INSTRUCTIONS TO FOLLOW: In the records below, find the lines that include the string "chevron" and report how many there are, nothing else.

Extracted records:

Start of Block

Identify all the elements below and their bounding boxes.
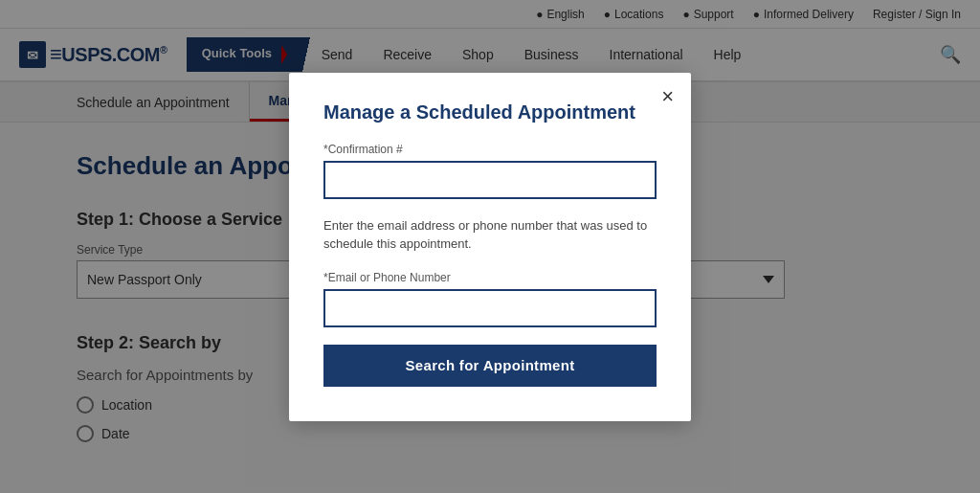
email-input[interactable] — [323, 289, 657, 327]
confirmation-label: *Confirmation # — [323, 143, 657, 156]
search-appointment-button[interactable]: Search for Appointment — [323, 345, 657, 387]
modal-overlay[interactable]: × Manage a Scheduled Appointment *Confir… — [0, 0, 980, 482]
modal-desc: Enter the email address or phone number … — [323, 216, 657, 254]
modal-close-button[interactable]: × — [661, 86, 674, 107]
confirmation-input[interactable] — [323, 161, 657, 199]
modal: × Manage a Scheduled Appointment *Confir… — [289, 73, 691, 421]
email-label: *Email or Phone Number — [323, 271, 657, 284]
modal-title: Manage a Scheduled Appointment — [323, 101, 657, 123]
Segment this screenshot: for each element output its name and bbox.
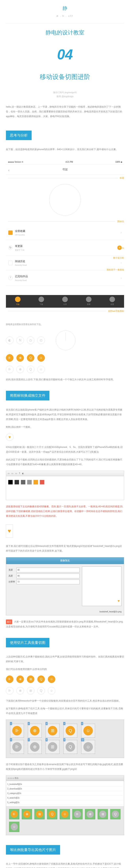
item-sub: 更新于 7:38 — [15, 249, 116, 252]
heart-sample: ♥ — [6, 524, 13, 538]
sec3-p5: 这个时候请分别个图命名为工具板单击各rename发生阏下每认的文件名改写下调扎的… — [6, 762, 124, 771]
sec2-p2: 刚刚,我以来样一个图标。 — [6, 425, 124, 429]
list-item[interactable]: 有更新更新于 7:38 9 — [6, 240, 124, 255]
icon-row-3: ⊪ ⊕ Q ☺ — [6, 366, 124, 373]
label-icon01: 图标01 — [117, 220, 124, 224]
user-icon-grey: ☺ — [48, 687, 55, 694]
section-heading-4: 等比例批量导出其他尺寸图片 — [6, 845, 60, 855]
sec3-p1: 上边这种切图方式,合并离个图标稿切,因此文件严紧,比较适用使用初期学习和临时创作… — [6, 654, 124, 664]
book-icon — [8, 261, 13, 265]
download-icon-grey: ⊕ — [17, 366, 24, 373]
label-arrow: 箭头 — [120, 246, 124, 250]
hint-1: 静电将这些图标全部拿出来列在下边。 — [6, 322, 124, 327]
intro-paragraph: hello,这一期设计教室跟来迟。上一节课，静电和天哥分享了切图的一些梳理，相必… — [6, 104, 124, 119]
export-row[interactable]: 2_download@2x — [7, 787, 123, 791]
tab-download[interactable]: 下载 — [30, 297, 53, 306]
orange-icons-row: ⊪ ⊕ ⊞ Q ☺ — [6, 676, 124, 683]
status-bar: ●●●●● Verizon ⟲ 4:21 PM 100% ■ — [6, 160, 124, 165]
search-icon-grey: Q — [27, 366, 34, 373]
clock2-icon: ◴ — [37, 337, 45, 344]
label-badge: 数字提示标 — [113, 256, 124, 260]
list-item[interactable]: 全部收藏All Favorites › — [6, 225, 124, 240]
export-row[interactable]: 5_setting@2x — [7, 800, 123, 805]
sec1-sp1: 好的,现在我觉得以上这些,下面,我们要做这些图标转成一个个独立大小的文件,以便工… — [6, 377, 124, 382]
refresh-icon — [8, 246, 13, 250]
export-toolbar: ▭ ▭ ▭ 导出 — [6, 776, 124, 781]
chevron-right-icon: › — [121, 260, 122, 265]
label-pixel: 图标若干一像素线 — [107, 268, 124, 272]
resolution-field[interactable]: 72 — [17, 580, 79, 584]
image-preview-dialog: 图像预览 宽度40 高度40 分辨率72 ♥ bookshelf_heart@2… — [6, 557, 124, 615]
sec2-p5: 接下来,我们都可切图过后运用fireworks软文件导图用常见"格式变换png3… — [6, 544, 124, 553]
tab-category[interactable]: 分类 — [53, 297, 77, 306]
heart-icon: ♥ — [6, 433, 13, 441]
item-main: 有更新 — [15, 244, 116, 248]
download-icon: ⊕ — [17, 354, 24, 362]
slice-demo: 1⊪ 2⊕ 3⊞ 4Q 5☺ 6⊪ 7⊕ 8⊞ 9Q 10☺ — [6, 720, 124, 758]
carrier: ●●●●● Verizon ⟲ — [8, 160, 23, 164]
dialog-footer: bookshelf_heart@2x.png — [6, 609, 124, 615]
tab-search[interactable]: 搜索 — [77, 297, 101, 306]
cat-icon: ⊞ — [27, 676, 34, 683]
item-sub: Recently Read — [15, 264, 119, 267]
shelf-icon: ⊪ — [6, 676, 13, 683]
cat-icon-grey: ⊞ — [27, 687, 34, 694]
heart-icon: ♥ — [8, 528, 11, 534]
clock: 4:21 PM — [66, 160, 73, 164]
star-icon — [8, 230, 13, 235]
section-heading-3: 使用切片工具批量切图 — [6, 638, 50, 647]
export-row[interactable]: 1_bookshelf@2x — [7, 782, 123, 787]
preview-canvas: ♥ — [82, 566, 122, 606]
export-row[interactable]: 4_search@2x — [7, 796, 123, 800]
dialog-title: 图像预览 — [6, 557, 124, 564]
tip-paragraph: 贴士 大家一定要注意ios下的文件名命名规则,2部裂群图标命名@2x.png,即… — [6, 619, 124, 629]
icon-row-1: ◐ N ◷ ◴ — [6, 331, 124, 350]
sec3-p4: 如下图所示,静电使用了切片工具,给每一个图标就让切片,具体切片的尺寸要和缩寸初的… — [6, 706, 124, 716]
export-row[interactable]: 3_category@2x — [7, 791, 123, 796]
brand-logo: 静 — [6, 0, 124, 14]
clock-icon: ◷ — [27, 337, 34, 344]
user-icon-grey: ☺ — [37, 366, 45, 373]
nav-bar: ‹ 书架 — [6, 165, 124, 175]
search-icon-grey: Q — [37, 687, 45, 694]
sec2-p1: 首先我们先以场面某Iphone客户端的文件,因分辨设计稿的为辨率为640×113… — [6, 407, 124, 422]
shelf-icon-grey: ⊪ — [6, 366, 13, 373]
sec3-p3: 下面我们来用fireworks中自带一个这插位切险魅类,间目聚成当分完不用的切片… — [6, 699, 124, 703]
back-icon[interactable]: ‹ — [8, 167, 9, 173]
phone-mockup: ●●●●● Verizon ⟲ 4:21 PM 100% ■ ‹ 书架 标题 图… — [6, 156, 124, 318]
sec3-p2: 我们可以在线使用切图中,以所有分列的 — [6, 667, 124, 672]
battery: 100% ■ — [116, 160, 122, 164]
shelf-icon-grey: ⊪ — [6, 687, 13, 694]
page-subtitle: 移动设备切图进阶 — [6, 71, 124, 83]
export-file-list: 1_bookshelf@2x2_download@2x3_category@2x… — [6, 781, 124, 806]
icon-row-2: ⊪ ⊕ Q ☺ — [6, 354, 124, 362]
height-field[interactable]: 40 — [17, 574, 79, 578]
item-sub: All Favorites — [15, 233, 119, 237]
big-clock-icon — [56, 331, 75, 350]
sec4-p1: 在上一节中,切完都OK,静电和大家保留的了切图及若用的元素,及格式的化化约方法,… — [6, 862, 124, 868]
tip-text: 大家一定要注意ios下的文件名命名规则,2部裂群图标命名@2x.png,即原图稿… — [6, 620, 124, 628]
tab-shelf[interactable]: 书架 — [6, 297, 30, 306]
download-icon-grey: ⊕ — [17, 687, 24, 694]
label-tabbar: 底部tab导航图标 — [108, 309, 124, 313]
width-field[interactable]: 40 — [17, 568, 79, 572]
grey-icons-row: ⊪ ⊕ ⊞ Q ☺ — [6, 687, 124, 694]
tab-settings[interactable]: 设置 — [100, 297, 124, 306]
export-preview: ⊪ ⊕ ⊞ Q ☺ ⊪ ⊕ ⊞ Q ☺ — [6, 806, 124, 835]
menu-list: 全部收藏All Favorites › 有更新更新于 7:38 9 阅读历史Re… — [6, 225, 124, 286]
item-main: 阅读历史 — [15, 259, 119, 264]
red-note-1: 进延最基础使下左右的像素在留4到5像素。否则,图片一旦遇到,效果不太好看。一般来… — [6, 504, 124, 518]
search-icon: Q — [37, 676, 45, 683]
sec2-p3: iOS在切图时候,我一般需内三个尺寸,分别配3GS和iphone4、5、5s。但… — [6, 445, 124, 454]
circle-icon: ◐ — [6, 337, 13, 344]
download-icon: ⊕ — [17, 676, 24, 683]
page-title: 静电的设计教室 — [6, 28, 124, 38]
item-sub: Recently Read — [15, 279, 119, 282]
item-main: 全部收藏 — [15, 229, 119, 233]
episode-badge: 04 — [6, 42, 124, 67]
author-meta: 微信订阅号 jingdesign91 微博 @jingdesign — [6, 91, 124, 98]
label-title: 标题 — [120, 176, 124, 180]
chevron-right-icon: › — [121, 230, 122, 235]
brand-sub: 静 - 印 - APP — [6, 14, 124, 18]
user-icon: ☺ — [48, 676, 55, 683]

End of Block

RESULT BELOW: 2